Next I get to try to figure out how the heck things actually spatially line up in all these structures when considering the “real world” rendering of the places you will walk around.  My three dimensional chunk structure makes that frustratingly difficult to draw on paper, so it’s going to be a bit of mental gymnastics before I have the actual graphics pipeline working.

 

Rearranged World

The original layout of the geometry for QubeKwest was simply blocks in 16x16x16 block chunks in the world.  This was designed to accommodate bulk network transmissions.  After all, sending 4,096 blocks in a neat little package is a good deal more efficient than sending them one at a time.  At the moment, that means that a chunk is around 65 KB of data.  As I was working on the idea of how to store chunks in permanent storage on the server, I got to thinking about how obnoxious it would be to have vast numbers of 65 KB chunks all over the disk.

Instead of making an artificial storage construct for chunks on the disk drive, I got to thinking about how to best manage it and came up with an honest to goodness layer of physical space that can be used directly.  This may end up being handy for generation of the world as well since it gives a slightly more impressive physical space into which I can easily render advanced features.  The idea is that above chunks, we now have clusters.  These hold 8x8x8 chunks (512 chunks total) and are designed to be the way of storing the world on a hard disk.  These presently average something near 26 MB each in their uncompressed form, but they will likely be stored as compressed gzip streams so the world doesn’t take over your whole drive after 20 seconds of exploring.
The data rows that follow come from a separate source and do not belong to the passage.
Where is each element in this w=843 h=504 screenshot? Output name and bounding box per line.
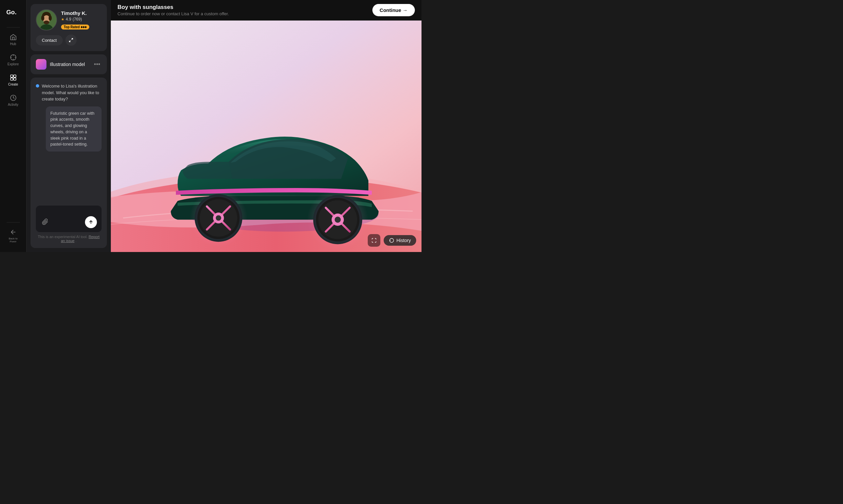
top-bar: Boy with sunglasses Continue to order no…: [111, 0, 422, 21]
badge-stars: ◆◆◆: [81, 25, 87, 29]
attach-button[interactable]: [40, 217, 50, 228]
bot-indicator: [36, 84, 39, 88]
review-count: (769): [73, 17, 82, 21]
expand-image-button[interactable]: [368, 234, 380, 247]
svg-rect-3: [13, 75, 16, 77]
model-info: Illustration model: [36, 59, 85, 70]
chat-messages: Welcome to Lisa's illustration model. Wh…: [36, 83, 102, 202]
history-label: History: [396, 238, 411, 243]
model-card: Illustration model •••: [31, 54, 107, 74]
generated-image: [111, 21, 422, 252]
top-bar-info: Boy with sunglasses Continue to order no…: [118, 4, 229, 16]
sidebar-divider: [7, 27, 20, 28]
svg-point-11: [49, 15, 52, 21]
continue-button[interactable]: Continue →: [372, 4, 415, 16]
profile-actions: Contact: [36, 35, 102, 46]
profile-info: Timothy K. ★ 4.9 (769) Top Rated ◆◆◆: [61, 10, 102, 30]
bot-text: Welcome to Lisa's illustration model. Wh…: [42, 83, 102, 103]
profile-name: Timothy K.: [61, 10, 102, 16]
disclaimer: This is an experimental AI tool. Report …: [36, 235, 102, 243]
send-button[interactable]: [85, 216, 97, 228]
right-panel: Boy with sunglasses Continue to order no…: [111, 0, 422, 252]
sidebar-item-back[interactable]: Back to Fiverr: [3, 225, 24, 247]
sidebar-item-explore-label: Explore: [7, 62, 19, 66]
sidebar-item-create-label: Create: [8, 83, 18, 86]
sidebar: Go. Hub Explore Create Ac: [0, 0, 27, 252]
profile-header: Timothy K. ★ 4.9 (769) Top Rated ◆◆◆: [36, 9, 102, 31]
contact-button[interactable]: Contact: [36, 35, 63, 46]
bot-message: Welcome to Lisa's illustration model. Wh…: [36, 83, 102, 103]
profile-rating: ★ 4.9 (769): [61, 17, 102, 21]
chat-input-box: [36, 205, 102, 232]
chat-input[interactable]: [50, 212, 85, 228]
user-message: Futuristic green car with pink accents, …: [46, 106, 102, 152]
sidebar-divider-2: [7, 222, 20, 222]
svg-rect-2: [10, 75, 13, 77]
sidebar-item-hub-label: Hub: [10, 42, 16, 46]
sidebar-item-activity[interactable]: Activity: [3, 91, 24, 110]
svg-point-12: [44, 21, 49, 24]
image-subtitle: Continue to order now or contact Lisa V …: [118, 11, 229, 16]
image-controls: History: [368, 234, 416, 247]
sidebar-item-hub[interactable]: Hub: [3, 30, 24, 49]
svg-rect-4: [10, 78, 13, 80]
star-icon: ★: [61, 17, 64, 21]
image-title: Boy with sunglasses: [118, 4, 229, 11]
model-name: Illustration model: [50, 62, 85, 67]
app-logo: Go.: [4, 5, 23, 19]
main-content: Timothy K. ★ 4.9 (769) Top Rated ◆◆◆ Con…: [27, 0, 422, 252]
svg-text:Go.: Go.: [6, 8, 17, 15]
model-icon: [36, 59, 47, 70]
svg-point-23: [216, 215, 221, 220]
model-more-button[interactable]: •••: [92, 60, 102, 69]
sidebar-item-create[interactable]: Create: [3, 71, 24, 90]
svg-point-10: [41, 15, 44, 21]
chat-card: Welcome to Lisa's illustration model. Wh…: [31, 77, 107, 248]
top-rated-badge: Top Rated ◆◆◆: [61, 24, 89, 30]
sidebar-item-explore[interactable]: Explore: [3, 50, 24, 69]
rating-value: 4.9: [66, 17, 71, 21]
sidebar-item-back-label: Back to Fiverr: [5, 237, 21, 244]
sidebar-item-activity-label: Activity: [8, 103, 19, 106]
history-button[interactable]: History: [384, 235, 416, 246]
chat-input-area: This is an experimental AI tool. Report …: [36, 205, 102, 243]
svg-rect-5: [13, 78, 16, 80]
svg-point-29: [334, 217, 341, 222]
profile-card: Timothy K. ★ 4.9 (769) Top Rated ◆◆◆ Con…: [31, 4, 107, 51]
avatar: [36, 9, 57, 31]
sidebar-bottom: Back to Fiverr: [3, 221, 24, 247]
expand-profile-button[interactable]: [65, 35, 77, 46]
image-area: History: [111, 21, 422, 252]
left-panel: Timothy K. ★ 4.9 (769) Top Rated ◆◆◆ Con…: [27, 0, 111, 252]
These clusters are also designed to be a semi-sparse structure.  In other words, they have a hard list of 512 Chunks in them, but those chunks are allowed to be “EmptyChunk” objects instead of real ones.  This type of chunk takes approximately 4 bytes instead of 50,000.  After all, if there are parts of the cluster that haven’t been generated yet, then there is no need to store massive amounts of block data that is just waiting to be replaced by the generator later on.  This is especially likely in the vast depths of the underground.  If you haven’t dug down close to it, it really doesn’t need to have been generated yet.  If it hasn’t been generated yet, don’t waste the hard drive space yet either.

There were a few different trade offs on the sizing of a cluster before I settled on 8x8x8 chunks.  My first theory was 16x16x16 chunks in a cluster (after all I’d already done the math for storing 16x16x16 blocks in a chunk), but I soon realized that would mean way too much memory to load them off the disk to make them active on the server.  After that, I briefly toyed with the idea of getting rid of clusters altogether.  In the end, I decided they would still be useful to prevent the need for obscene numbers of individual chunk files.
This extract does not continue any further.